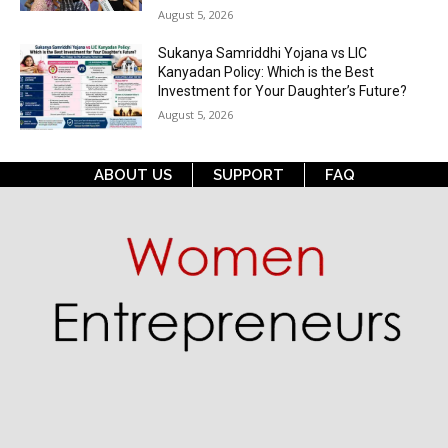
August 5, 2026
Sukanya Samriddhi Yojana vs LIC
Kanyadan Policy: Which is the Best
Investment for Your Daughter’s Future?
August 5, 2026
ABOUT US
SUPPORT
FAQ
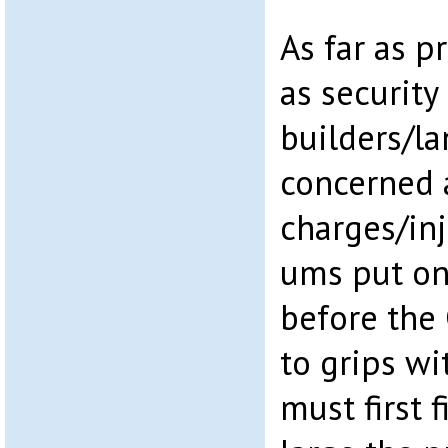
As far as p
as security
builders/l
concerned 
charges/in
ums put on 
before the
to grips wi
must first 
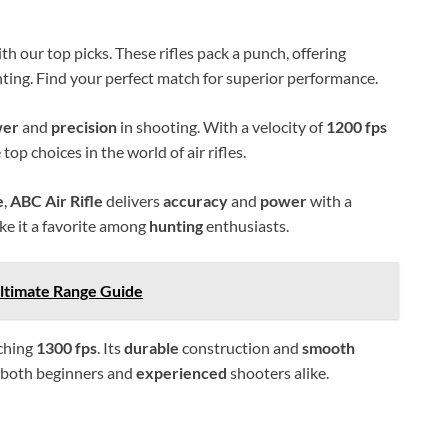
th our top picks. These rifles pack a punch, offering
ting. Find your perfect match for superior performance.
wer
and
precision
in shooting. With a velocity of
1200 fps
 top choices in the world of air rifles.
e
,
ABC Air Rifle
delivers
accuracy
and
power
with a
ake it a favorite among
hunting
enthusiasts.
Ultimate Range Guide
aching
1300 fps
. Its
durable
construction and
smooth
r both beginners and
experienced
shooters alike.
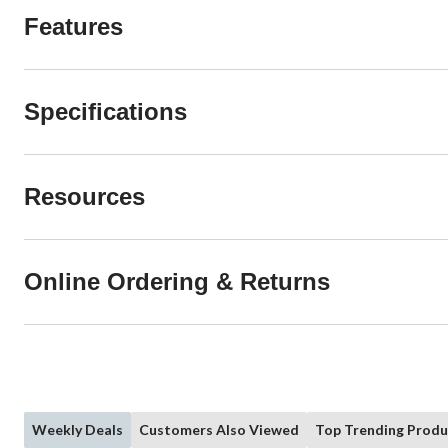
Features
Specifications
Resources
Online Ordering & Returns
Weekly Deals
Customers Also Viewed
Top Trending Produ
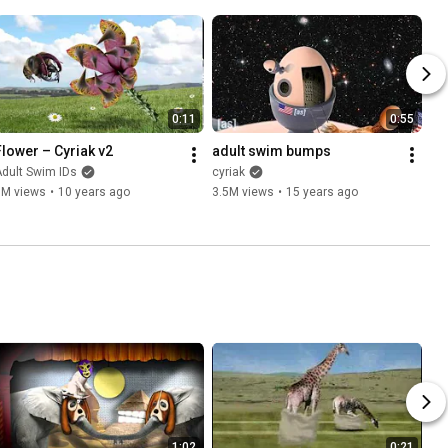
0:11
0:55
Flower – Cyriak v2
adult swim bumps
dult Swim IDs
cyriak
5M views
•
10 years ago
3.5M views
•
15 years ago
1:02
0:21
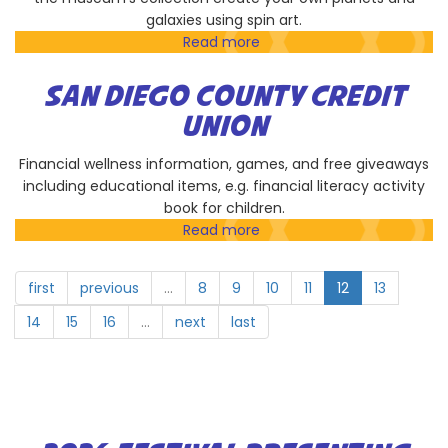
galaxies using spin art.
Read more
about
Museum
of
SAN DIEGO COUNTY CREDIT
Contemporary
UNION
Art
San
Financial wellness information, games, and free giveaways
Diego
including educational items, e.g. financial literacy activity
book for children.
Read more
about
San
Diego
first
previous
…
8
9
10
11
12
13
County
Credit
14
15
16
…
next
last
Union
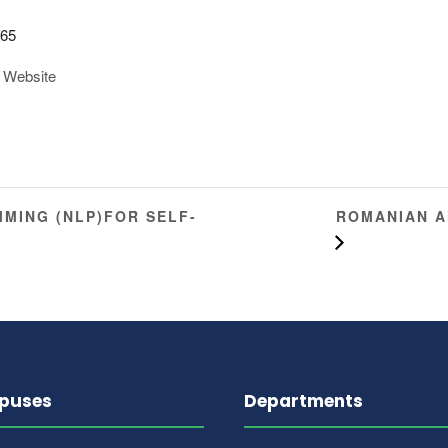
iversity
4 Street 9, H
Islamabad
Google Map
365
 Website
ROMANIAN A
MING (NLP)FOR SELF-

┄┄┄┄┄┄┄┄┄┄┄┄┄┄┄┄┄┄┄┄

> Exercise brief
Copy every entry exactly, leaving out the pictures.

> Task result
August 5, 2026
Sukanya Samriddhi Yojana vs LIC
Kanyadan Policy: Which is the Best
Investment for Your Daughter’s Future?
August 5, 2026
ABOUT US
SUPPORT
FAQ
As far as p
as security
builders/l
concerned 
charges/in
ums put on 
before the
to grips wi
must first 
th our top picks. These rifles pack a punch, offering
ting. Find your perfect match for superior performance.
wer
and
precision
in shooting. With a velocity of
1200 fps
 top choices in the world of air rifles.
e
,
ABC Air Rifle
delivers
accuracy
and
power
with a
ake it a favorite among
hunting
enthusiasts.
Ultimate Range Guide
aching
1300 fps
. Its
durable
construction and
smooth
r both beginners and
experienced
shooters alike.
Features
Specifications
Resources
Online Ordering & Returns
Weekly Deals
Customers Also Viewed
Top Trending Produ
0:11
0:55
Flower – Cyriak v2
adult swim bumps
dult Swim IDs
cyriak
5M views
•
10 years ago
3.5M views
•
15 years ago
1:02
0:21
galaxies using spin art.
Read more
about
Museum
of
SAN DIEGO COUNTY CREDIT
Contemporary
UNION
Art
San
Financial wellness information, games, and free giveaways
Diego
including educational items, e.g. financial literacy activity
book for children.
Read more
about
San
Diego
first
previous
…
8
9
10
11
12
13
County
Credit
14
15
16
…
next
last
Union
iversity
4 Street 9, H
Islamabad
Google Map
365
 Website
ROMANIAN A
MING (NLP)FOR SELF-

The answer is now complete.